== Work to complete ==
Copy every line that contains the string "פמוטים" from the entries below.
Source material below:
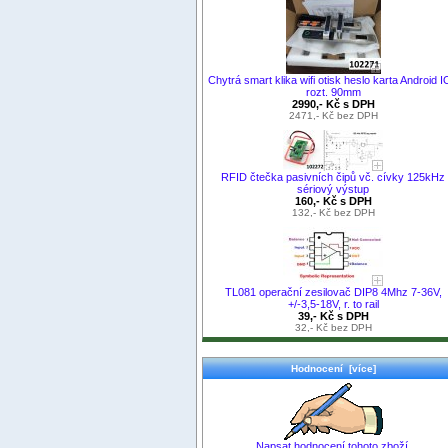
Chytrá smart klika wifi otisk heslo karta Android 
rozt. 90mm
2990,- Kč s DPH
2471,- Kč bez DPH
RFID čtečka pasivních čipů vč. cívky 125kHz
sériový výstup
160,- Kč s DPH
132,- Kč bez DPH
TL081 operační zesilovač DIP8 4Mhz 7-36V,
+/-3,5-18V, r. to rail
39,- Kč s DPH
32,- Kč bez DPH
Hodnocení [více]
Napsat hodnocení tohoto zboží.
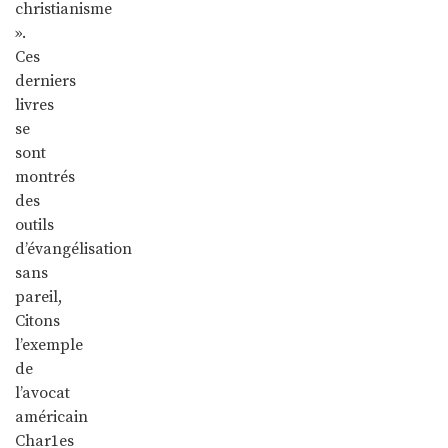
christianisme
».
Ces
derniers
livres
se
sont
montrés
des
outils
d’évangélisation
sans
pareil,
Citons
l’exemple
de
l’avocat
américain
Char1es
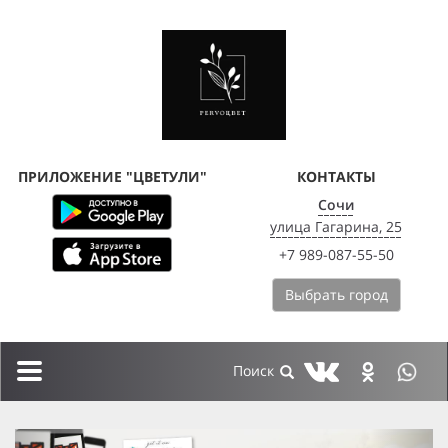
ПРИЛОЖЕНИЕ "ЦВЕТУЛИ"
КОНТАКТЫ
Сочи
улица Гагарина, 25
+7 989-087-55-50
Выбрать город
Toggle
navigation
previous
next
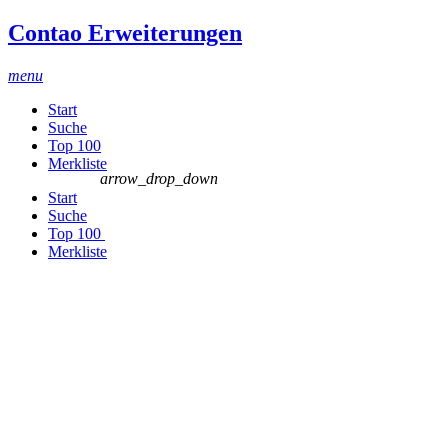
Contao Erweiterungen
menu
Start
Suche
Top 100
Merkliste
arrow_drop_down
Start
Suche
Top 100
Merkliste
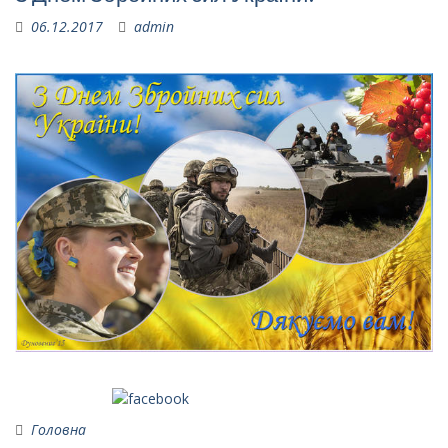
06.12.2017
admin
Поширити на Facebook
Головна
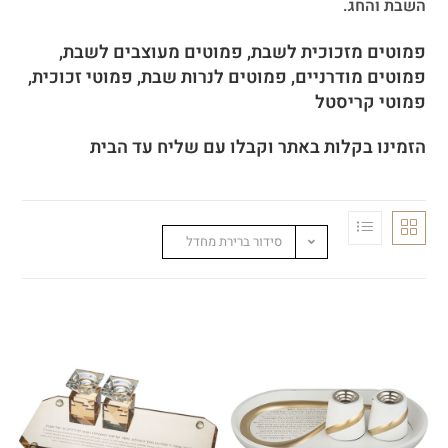
השבת והחג.
פמוטים מזכוכית לשבת, פמוטים מעוצבים לשבת,
פמוטים מודרניים, פמוטים לנרות שבת, פמוטי זכוכית,
פמוטי קריסטל
הזמינו בקלות באתר וקבלו עם שליח עד הבית
סידור ברירת מחדל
End of Source material.
== Written solution ==
פמוטים מזכוכית לשבת, פמוטים מעוצבים לשבת,
פמוטים מודרניים, פמוטים לנרות שבת, פמוטי זכוכית,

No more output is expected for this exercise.